#### Supplied data
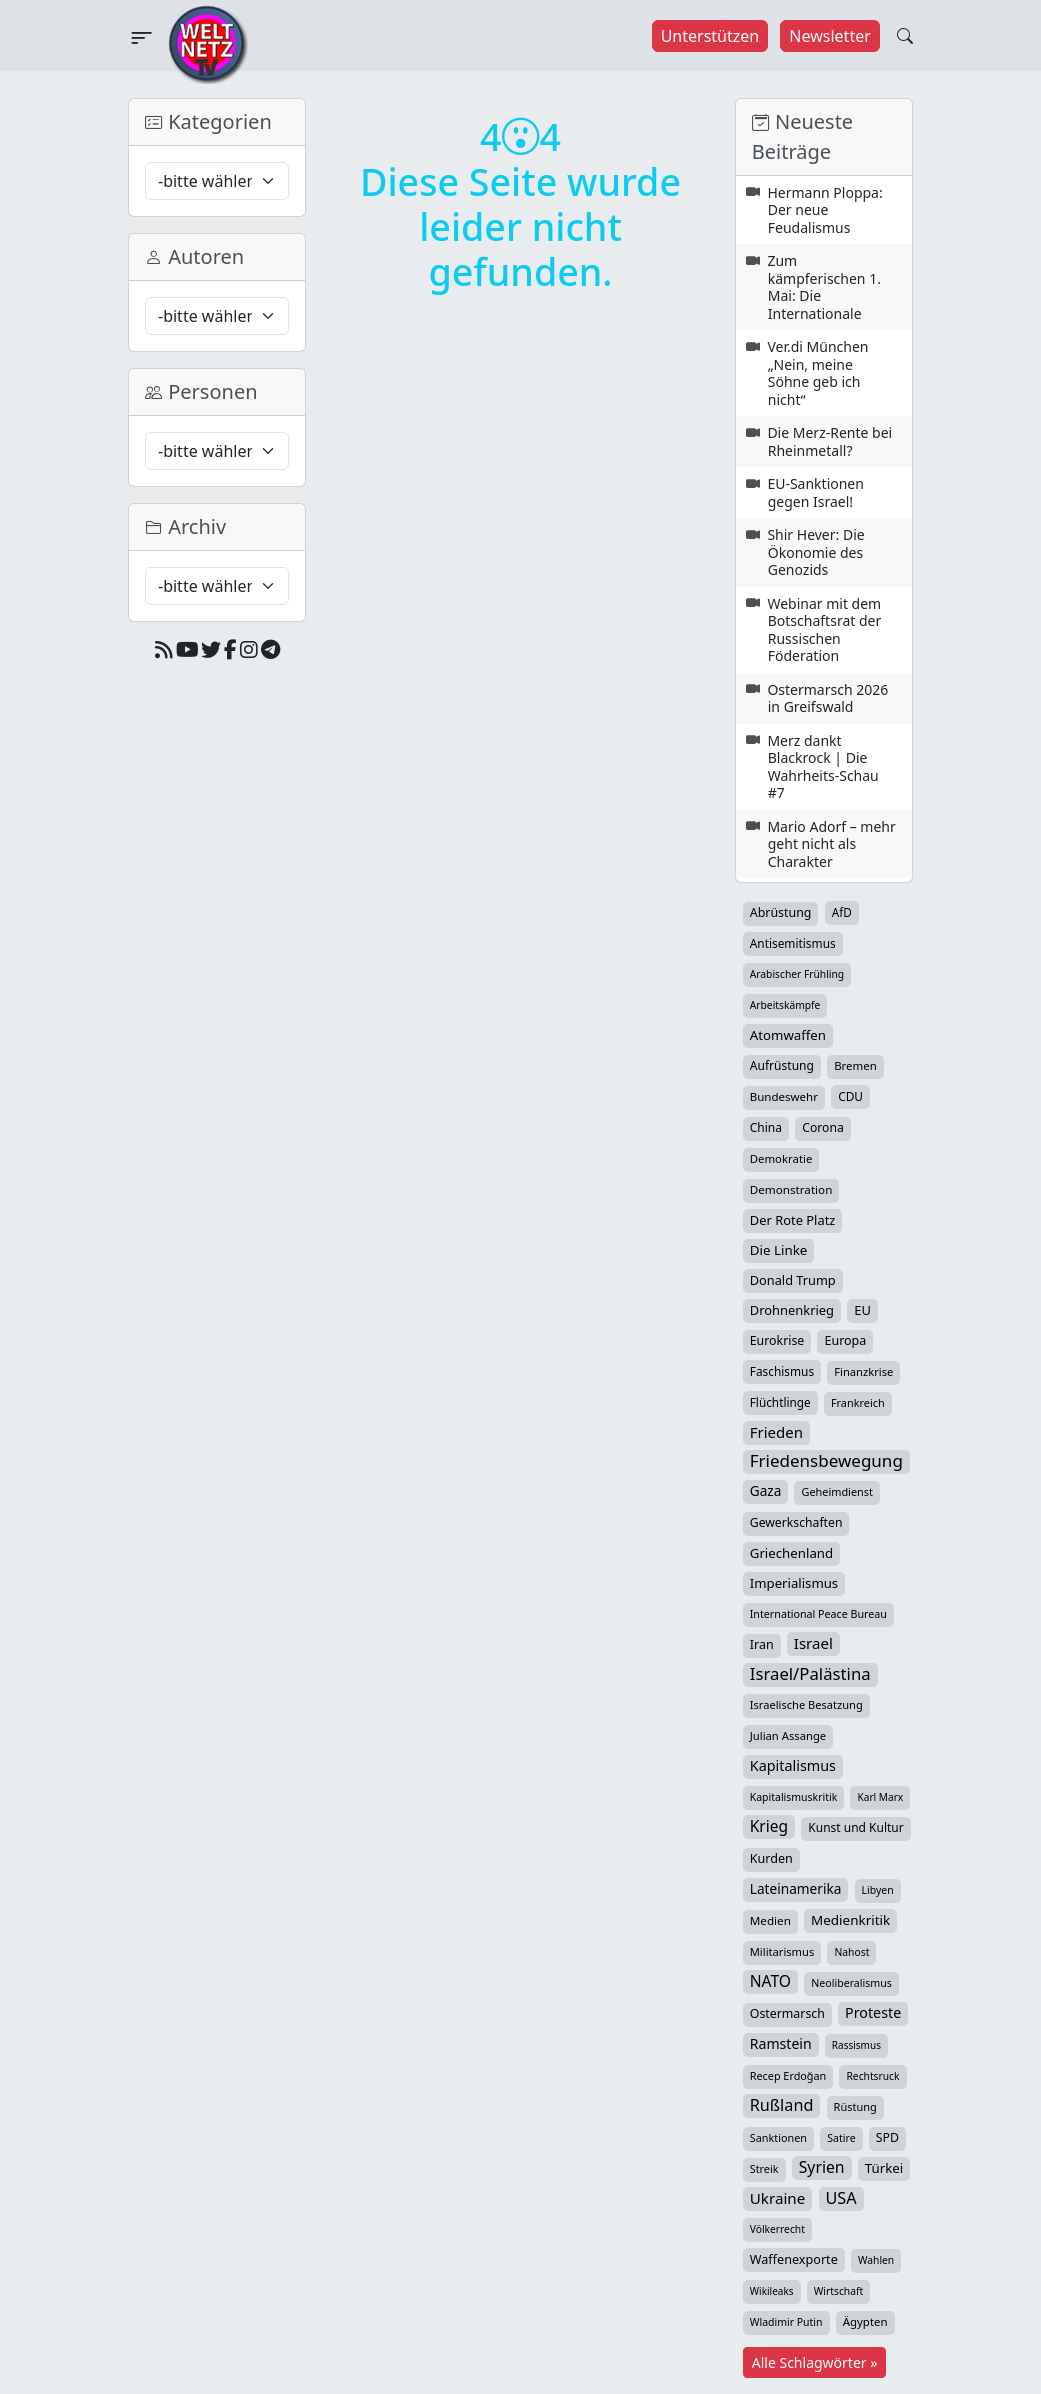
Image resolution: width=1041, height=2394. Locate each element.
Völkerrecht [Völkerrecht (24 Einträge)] (777, 2229)
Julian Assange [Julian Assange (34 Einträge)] (788, 1735)
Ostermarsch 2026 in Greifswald (827, 698)
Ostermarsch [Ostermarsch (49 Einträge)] (787, 2013)
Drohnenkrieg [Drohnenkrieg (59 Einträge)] (792, 1310)
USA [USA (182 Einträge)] (841, 2198)
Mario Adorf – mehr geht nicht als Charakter (831, 844)
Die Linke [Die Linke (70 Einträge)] (779, 1250)
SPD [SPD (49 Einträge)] (887, 2137)
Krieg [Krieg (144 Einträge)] (769, 1826)
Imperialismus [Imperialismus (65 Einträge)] (794, 1583)
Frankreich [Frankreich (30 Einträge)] (858, 1402)
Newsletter (829, 36)
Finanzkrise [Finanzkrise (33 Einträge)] (863, 1371)
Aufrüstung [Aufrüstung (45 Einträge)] (782, 1065)
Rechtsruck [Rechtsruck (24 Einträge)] (872, 2076)
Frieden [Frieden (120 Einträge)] (776, 1432)
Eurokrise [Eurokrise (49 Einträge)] (777, 1340)
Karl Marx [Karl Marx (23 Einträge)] (880, 1797)
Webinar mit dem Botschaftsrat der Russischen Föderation (824, 630)
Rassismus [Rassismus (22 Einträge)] (856, 2045)
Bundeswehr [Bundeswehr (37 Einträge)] (784, 1096)
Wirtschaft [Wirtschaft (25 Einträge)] (839, 2291)
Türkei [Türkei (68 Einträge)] (884, 2168)
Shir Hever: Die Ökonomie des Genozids (815, 552)
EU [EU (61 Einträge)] (862, 1310)
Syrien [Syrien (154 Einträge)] (822, 2167)
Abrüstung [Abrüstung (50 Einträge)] (781, 912)
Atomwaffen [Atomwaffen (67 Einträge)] (788, 1035)
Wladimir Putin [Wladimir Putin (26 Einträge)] (786, 2322)
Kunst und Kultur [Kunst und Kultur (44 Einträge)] (855, 1827)
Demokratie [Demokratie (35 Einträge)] (781, 1158)
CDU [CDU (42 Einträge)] (850, 1096)
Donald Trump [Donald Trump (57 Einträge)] (793, 1280)
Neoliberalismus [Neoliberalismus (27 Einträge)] (851, 1983)
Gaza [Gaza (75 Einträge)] (766, 1490)
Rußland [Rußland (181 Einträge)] (782, 2105)
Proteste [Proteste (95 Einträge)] (873, 2012)
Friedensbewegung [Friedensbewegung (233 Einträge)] (826, 1461)
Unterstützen (710, 36)
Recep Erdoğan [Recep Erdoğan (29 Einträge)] (788, 2075)
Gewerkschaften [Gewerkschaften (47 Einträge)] (796, 1522)
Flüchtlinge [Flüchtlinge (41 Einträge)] (780, 1402)
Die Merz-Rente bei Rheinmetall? (829, 441)
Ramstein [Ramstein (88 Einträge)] (781, 2043)
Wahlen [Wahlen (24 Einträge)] (876, 2260)
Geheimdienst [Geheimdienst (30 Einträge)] (836, 1491)
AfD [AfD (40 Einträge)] (842, 912)
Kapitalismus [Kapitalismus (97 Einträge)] (793, 1765)
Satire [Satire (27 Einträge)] (841, 2138)
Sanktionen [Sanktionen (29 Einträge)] (778, 2137)
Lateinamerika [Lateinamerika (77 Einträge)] (796, 1888)
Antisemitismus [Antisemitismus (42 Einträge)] (793, 943)
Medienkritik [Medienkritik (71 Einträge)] (850, 1920)
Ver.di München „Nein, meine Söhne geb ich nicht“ (817, 373)
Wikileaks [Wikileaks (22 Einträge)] (772, 2291)
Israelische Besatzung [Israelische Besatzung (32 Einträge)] (806, 1704)
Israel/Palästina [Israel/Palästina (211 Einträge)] (810, 1674)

#### Task objective
Whenever the word "Ostermarsch" occurs in a line of the records, that line counts toward the total; state the total only.

#### Answer to the exercise
2